**Top NAEP Cities have lowest poverty**

I just can’t get off the topic of poverty and school performance. In the Hechinger Report, Jill Barshay has looked at the recent NAEP scores of 21 urban cities who participated in the NAEP Trial Urban District Assessments in her December 18, 2013 Education By The Numbers blog. She created an enlightening table of results that rank the cities by percent poverty and shows their grade 4 NAEP math scores. Interestingly, she also shows the math ranking. Check out the table in the blog above.
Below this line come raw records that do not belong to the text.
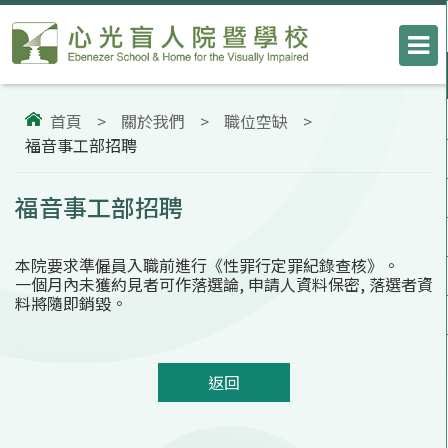
首頁
>
關於我們
>
職位空缺
>
福音事工部招聘
福音事工部招聘
本院要求準僱員入職前進行《性罪行定罪紀錄查核》。
一個月內未獲約見者可作落選論, 申請人資料保密, 落選者資
料將隨即銷毀。
返回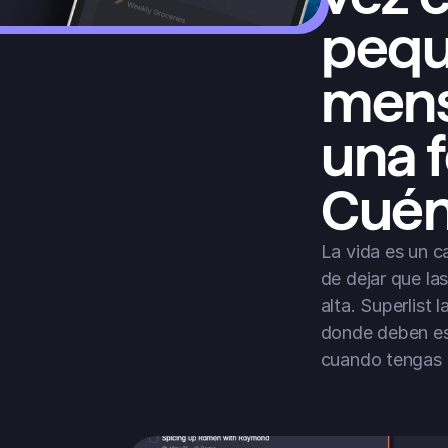
pequ
mensa
una f
Cuén
La vida es un ca
de dejar que las
alta. Superlist 
donde deben est
cuando tengas 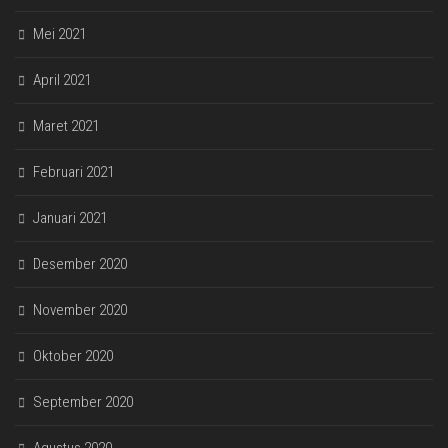
Mei 2021
April 2021
Maret 2021
Februari 2021
Januari 2021
Desember 2020
November 2020
Oktober 2020
September 2020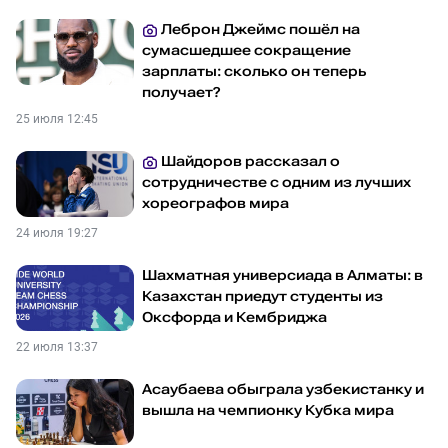
Леброн Джеймс пошёл на
сумасшедшее сокращение
зарплаты: сколько он теперь
получает?
25 июля 12:45
Шайдоров рассказал о
сотрудничестве с одним из лучших
хореографов мира
24 июля 19:27
Шахматная универсиада в Алматы: в
Казахстан приедут студенты из
Оксфорда и Кембриджа
22 июля 13:37
Асаубаева обыграла узбекистанку и
вышла на чемпионку Кубка мира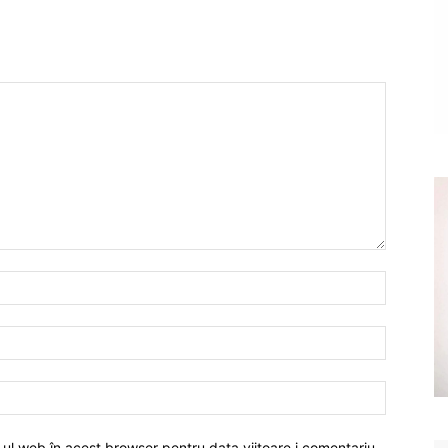
-ul web în acest browser pentru data viitoare i comentariu.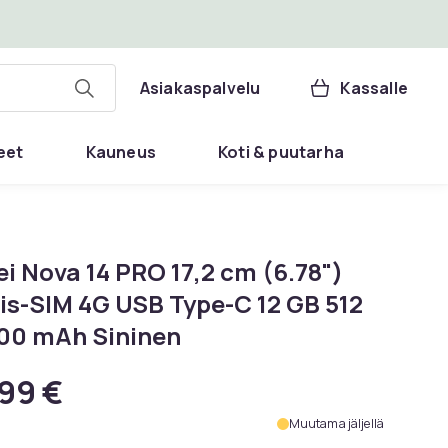
Asiakaspalvelu
Kassalle
eet
Kauneus
Koti & puutarha
i Nova 14 PRO 17,2 cm (6.78")
is-SIM 4G USB Type-C 12 GB 512
00 mAh Sininen
99 €
Muutama jäljellä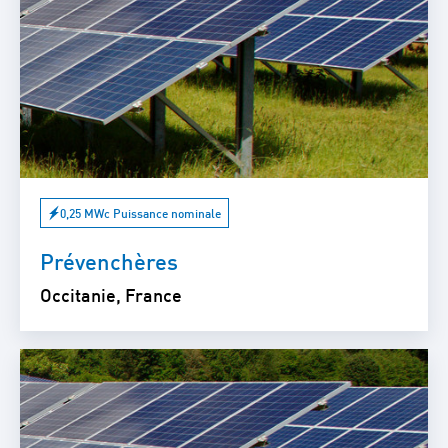
0,25 MWc Puissance nominale
Prévenchères
Occitanie, France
**Math scores decline as poverty increases **

These cities, all urban districts with populations over 250,000, range in poverty from 56 percent (Charlotte, N.C.) to Cleveland, with 100 percent poverty. A careful look at math rankings compared to the percent of poverty shows that, with but a few exceptions, as poverty increases, the comparative math rankings decrease. While there are a few exceptions (Boston, for example, ranks 15th in poverty but 5th in math—far above the usual pattern, while Washington, D.C. ranks 8th in poverty but 14th in math performance.
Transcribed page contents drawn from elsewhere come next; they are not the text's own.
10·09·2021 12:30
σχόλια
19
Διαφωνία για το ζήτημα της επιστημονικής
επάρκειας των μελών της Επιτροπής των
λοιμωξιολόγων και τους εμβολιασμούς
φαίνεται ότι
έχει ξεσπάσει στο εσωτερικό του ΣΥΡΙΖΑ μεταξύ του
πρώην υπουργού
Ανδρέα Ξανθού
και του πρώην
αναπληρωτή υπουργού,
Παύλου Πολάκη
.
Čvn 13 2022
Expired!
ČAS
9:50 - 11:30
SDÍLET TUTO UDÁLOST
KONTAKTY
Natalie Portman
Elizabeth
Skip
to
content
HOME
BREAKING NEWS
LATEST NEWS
# Correlation of math scores and poverty

Ms. Barshay suggests the correlation “is not as tight as you might guess,” but unfortunately does not provide any explanation of what analysis she did. Did she compare the 1-21 ranking of poverty to the math ranking, the percent poverty to the math ranking, the math scale score to the % poverty, or the math score to the poverty ranking? What was the correlation coefficient she came up with? Each of these correlations would produce a different number.

Based on my own decision to use the underlying raw data rather than the ranks (which have less detail than the raw data) I ran a correlation between the math scores and the percent poverty in Excel using the CORREL function, which yielded a correlation of -0.74564, which rounds nicely to -.75. In the social sciences, of which education is one, this is considered a ** very strong** correlation.

Correlations are not indicators of causation. To give a simple example, think about correlating age with income. The older you are, up to retirement age, the higher your income. A graph of the relationship between income and age is quite flat for children—income doesn’t start rising with age until about 18-21 years of age, but then it rises steadily until retirement age, when it drops suddenly and levels off. The correlation between age and income for folks from 21-65 is very high, but it’s not causative. Simply put, as employees have more experience and better jobs, on average they earn more money. Likewise, you can’t say that poverty causes the low math scores, but the association between the two variable is very clear and very strong.

# Role of poverty too often ignored by education reformers

Current discourse on the role of poverty in school results suffers significantly from inattention based on some distorted political correctness. ‘All children can learn’ is a phrase that has been pushed into meaning that every child, no matter how disadvantaged, can do just fine. NCLB started the chaos with the impossible goal of 100% proficiency for all. With rare, and I mean rare, exceptions, the average children of upper class Scarsdale, NY will always outperform the average children of New York City. And by substantial margins. No amount of platitudes from critics of public education will change this level of inequality. Inequality remains the biggest driver of low performance in America. I’ll offer more support for this in future blogs.

Great post and glad you ran the numbers on the poverty-NAEP correlation. I was too focused on the outliers of Boston (which does better) and Washington DC (which does worse than its poverty ranking. You inspire me to do simple excel regressions like that. I learned how to do them a few years ago and I haven’t been putting them to use. I’d be grateful if you could point out the -0.75 in a comment on my blog post and link to this post as I think other readers will find it interesting too.

I’ve added my comment to your blog. Keep up the good work, and thanks for your comment here.